Instructions for the task:
The records below hold a stretch from the line with "択したブロック、配達エリア、時期などの要素によって変動しま" through the line with "きます。 軽バン（軽貨物車）または軽乗用車を所有している方大"; return exactly those lines, ends included, and nothing more.

Input material:
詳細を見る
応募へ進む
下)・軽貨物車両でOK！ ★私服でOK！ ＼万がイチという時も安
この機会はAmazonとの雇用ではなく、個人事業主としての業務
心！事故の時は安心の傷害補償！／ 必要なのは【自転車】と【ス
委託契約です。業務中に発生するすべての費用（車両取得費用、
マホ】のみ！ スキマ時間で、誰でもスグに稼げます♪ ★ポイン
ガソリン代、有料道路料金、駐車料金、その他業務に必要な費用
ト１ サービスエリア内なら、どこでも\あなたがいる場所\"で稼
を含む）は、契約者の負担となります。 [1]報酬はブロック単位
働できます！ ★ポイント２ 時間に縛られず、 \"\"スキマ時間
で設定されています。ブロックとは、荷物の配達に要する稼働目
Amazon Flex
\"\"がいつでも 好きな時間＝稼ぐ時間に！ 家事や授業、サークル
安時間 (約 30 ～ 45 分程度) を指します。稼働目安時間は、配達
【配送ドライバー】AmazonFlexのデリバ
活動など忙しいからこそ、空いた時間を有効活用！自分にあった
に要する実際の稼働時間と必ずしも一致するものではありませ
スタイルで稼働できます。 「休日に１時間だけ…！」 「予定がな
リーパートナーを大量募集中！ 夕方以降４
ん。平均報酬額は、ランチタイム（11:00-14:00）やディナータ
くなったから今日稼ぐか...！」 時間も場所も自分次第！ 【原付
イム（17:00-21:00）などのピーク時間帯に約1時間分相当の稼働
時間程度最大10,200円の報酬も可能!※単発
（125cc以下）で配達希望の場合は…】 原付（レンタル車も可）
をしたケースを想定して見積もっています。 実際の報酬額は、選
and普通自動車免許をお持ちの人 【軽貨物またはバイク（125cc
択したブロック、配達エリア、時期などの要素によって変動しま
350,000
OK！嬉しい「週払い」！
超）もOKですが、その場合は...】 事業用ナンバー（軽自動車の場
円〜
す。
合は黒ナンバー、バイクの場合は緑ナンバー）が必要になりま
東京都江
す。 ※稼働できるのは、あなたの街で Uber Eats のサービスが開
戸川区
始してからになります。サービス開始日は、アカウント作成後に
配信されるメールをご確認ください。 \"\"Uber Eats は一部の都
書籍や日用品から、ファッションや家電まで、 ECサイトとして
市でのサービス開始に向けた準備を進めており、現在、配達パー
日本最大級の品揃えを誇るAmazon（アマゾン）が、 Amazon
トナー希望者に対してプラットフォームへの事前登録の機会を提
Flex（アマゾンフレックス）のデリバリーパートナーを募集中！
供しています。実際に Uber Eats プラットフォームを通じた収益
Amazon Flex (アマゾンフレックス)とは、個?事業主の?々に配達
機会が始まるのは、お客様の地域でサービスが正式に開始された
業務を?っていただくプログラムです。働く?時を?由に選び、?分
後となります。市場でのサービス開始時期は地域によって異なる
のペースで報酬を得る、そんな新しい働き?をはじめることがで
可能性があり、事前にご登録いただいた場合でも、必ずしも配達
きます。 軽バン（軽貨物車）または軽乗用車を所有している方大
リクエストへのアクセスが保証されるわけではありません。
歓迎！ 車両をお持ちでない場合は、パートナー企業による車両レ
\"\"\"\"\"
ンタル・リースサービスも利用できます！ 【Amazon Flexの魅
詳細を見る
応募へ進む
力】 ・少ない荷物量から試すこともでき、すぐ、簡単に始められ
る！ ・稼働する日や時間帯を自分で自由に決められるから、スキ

Written reply:
択したブロック、配達エリア、時期などの要素によって変動しま
350,000
OK！嬉しい「週払い」！
超）もOKですが、その場合は...】 事業用ナンバー（軽自動車の場
円〜
す。
合は黒ナンバー、バイクの場合は緑ナンバー）が必要になりま
東京都江
す。 ※稼働できるのは、あなたの街で Uber Eats のサービスが開
戸川区
始してからになります。サービス開始日は、アカウント作成後に
配信されるメールをご確認ください。 \"\"Uber Eats は一部の都
書籍や日用品から、ファッションや家電まで、 ECサイトとして
市でのサービス開始に向けた準備を進めており、現在、配達パー
日本最大級の品揃えを誇るAmazon（アマゾン）が、 Amazon
トナー希望者に対してプラットフォームへの事前登録の機会を提
Flex（アマゾンフレックス）のデリバリーパートナーを募集中！
供しています。実際に Uber Eats プラットフォームを通じた収益
Amazon Flex (アマゾンフレックス)とは、個?事業主の?々に配達
機会が始まるのは、お客様の地域でサービスが正式に開始された
業務を?っていただくプログラムです。働く?時を?由に選び、?分
後となります。市場でのサービス開始時期は地域によって異なる
のペースで報酬を得る、そんな新しい働き?をはじめることがで
可能性があり、事前にご登録いただいた場合でも、必ずしも配達
きます。 軽バン（軽貨物車）または軽乗用車を所有している方大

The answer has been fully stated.